• [PROBLEM STATEMENT]:
Check each line of the listing, and copy it if it contains the word "hash".
##### RECORDED DATA #####
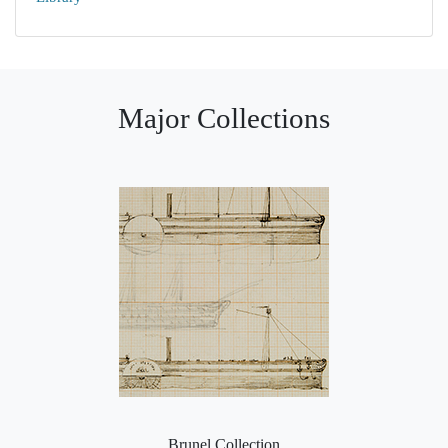
Major Collections
Brunel Collection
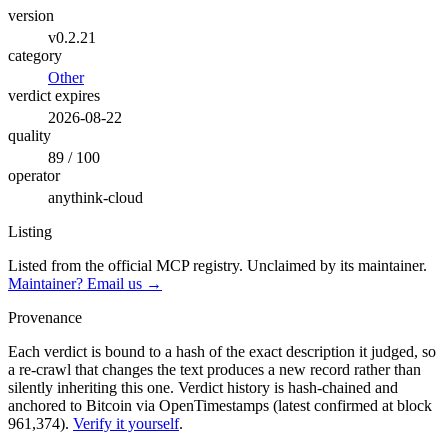
version
v0.2.21
category
Other
verdict expires
2026-08-22
quality
89 / 100
operator
anythink-cloud
Listing
Listed from the official MCP registry.
Unclaimed by its maintainer.
Maintainer? Email us →
Provenance
Each verdict is bound to a hash of the exact description it judged, so
a re-crawl that changes the text produces a new record rather than
silently inheriting this one.
Verdict history is hash-chained and
anchored to Bitcoin via OpenTimestamps (latest confirmed at block
961,374).
Verify it yourself
.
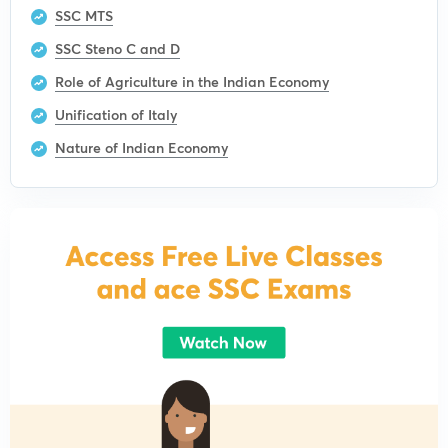
SSC MTS
SSC Steno C and D
Role of Agriculture in the Indian Economy
Unification of Italy
Nature of Indian Economy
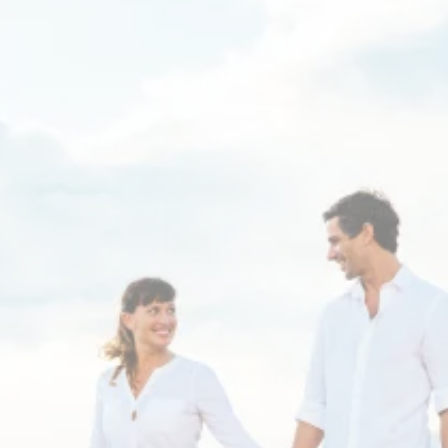
Thyroid sufferers - tired
of hearing "Your labs are
normal", even with
persistent low energy
and other unexplained
symptoms?
Dr. Dana Gibbs specializes in complex hormone
conditions that have not responded to standard
medical care.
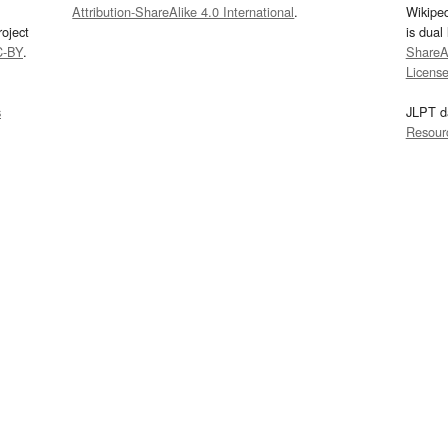
Attribution-ShareAlike 4.0 International
.
Wikipe
oject
is dual
C-BY
.
ShareAl
Licens
s
JLPT d
Resour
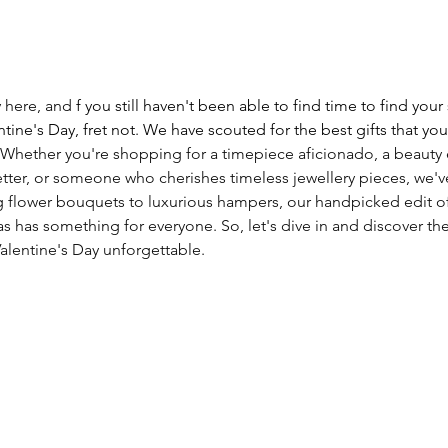
y here, and 
f you still haven't been able to find time to find yo
ntine's Day, fret not
. 
We have scouted for the best gifts that you
 Whether you're shopping for a timepiece aficionado, a beauty e
tter, or someone who cherishes timeless jewellery pieces, we'v
 flower bouquets to luxurious hampers, our handpicked edit of
as has something for everyone. So, let's dive in and discover th
Valentine's Day unforgettable. 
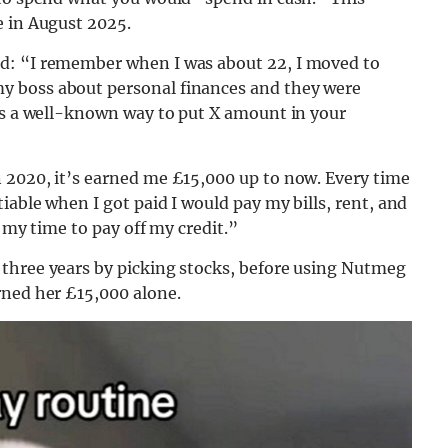
e in August 2025.
d: “I remember when I was about 22, I moved to
y boss about personal finances and they were
was a well-known way to put X amount in your
 2020, it’s earned me £15,000 up to now. Every time
iable when I got paid I would pay my bills, rent, and
s my time to pay off my credit.”
three years by picking stocks, before using Nutmeg
rned her £15,000 alone.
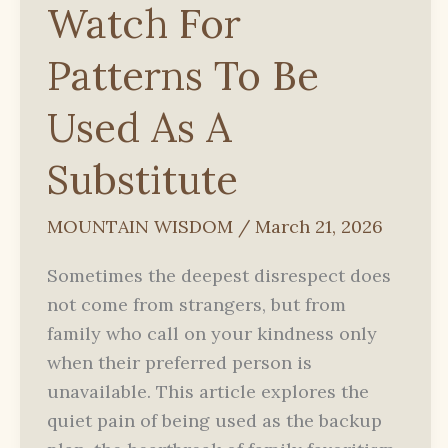
Watch For
Patterns To Be
Used As A
Substitute
MOUNTAIN WISDOM
/
March 21, 2026
Sometimes the deepest disrespect does
not come from strangers, but from
family who call on your kindness only
when their preferred person is
unavailable. This article explores the
quiet pain of being used as the backup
#####
• [EXERCISE SOLUTION]:
Each verdict is bound to a hash of the exact description it judged, so
Verdict history is hash-chained and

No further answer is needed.